そんな業界の性質があったから、これまで謎が掘り起こされなかった。実際依本も詠野Zの名前は知っていたし、作品に目を通したことはあった。しかし、いったいこの謎の人物は、などとこだわったことはなかった。文化や芸術面では、頑なに表に出てこない人物などけっこういるものだ。海外ミュージシャンで言えばアラン・パーソンズ・プロジェクト、ミステリー作家ならA・J・クィネル。どちらもその分野では有名な存在だが、顔はまったく知られていなかった。露出を嫌い、匿名性を重視したからだ。他にも洋の東西を問わず、どのジャンルであろうと表に出ない人物は多くいる。だから依本は、詠野Zもその類だろうと思っていた程度だった。
だいたいにして作家というのは、顔の出ない職業なのだ。依本だってよほどの本好きでない限り、顔など知られていない。受賞後のピーク時ですら、外出時に声を掛けられたことなどなかった。
もう一つ、詠野Zには、デビュー時から発足されている巨大ファンクラブがプライベートの秘匿を推奨していることがある。誰かがしつこく追求すれば、同人世界から攻撃を受け、締め出しを食らうことになる。別に訴えられるわけではないので、依本にはその反撃がイマイチぴんとこない。しかしファンであるならば、それは厳しい仕打ちとなるのだろう。このファンクラブが作る詮索禁止の雰囲気が、秘密の保持に大きな役割をしているはずだ。
依本はこれに関しては、少し勘繰る。ファンクラブの中枢は大手出版社に雇われた人間なのではないか。そして詠野Zというブランドの番人をさせているのではないだろうか。
雇うといえば、もしかしたら誰か実際の人物に、詠野Zになってもらっているのかもしれない。影なき人間では税金関係で問題になるからだ。もっともこの辺りの操作は、大手出版社なら手慣れたものだろう。
長く活躍するベストセラー作家がどれほど出版社に貢献するのかは分からない。しかし詠野Zは相当な年月、ドル箱になっているはずだ。そんなビッグ・プロジェクトに何故自分が抜擢されたのか、依本はまったくもって不思議だった。

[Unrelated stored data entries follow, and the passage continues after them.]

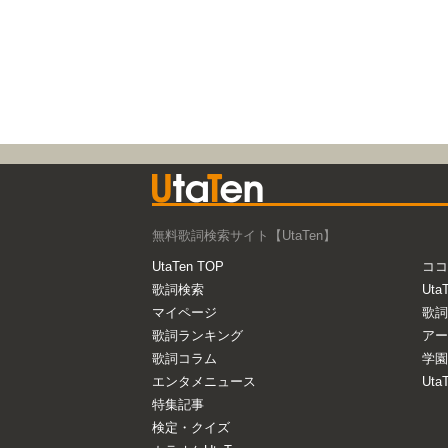
無料歌詞検索サイト【UtaTen】
UtaTen TOP
ココ
歌詞検索
Uta
マイページ
歌詞
歌詞ランキング
アー
歌詞コラム
学園
エンタメニュース
Ut
特集記事
検定・クイズ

そしてまた、もしもばれた場合はどうなるのか。連座して名が挙がるのだろうか。依本は窓の枠に肘を乗せ、煙を吐きだしながら考える。まさか警察に捕まるなどということはないだろうな、などと。しかし訴訟に巻き込まれることは考えられる。
「まぁ、そうなったらそうなったまでだな」
ため息とともに呟く。大河で雑魚一匹が抵抗したってどうにもならないというものだ。流れのままに泳いでいくよりない。
そしてまた、こうも思う。もし挙げられたとしたって、たいした不利益はないのではないだろうか、と。むしろそれによって知名度が上がり、復活のきっかけになることだってあり得る。
もとより失うもののない立場なのだ。多少の気味悪さは消えないが、せっかくだから詠野Z作品をトコトンやってやろうじゃないかと、覚悟を決めた。
「それにしても、効くなぁ」
依本は大きく煙を吐きながら、じっと夕日を見つめる。貧乏していると、その赤く揺らめく大玉が、心に効くのだ。えんじ色がかり、側面をゆらゆらと揺らす初夏の夕日はズシンと響く。
あまりに気持ちを沈ませると詠野Z作品の進行に支障をきたす。依本は立ち上がって灰皿にたばこを押し付けると、流しで乱暴に顔を洗って、再び机に向かった。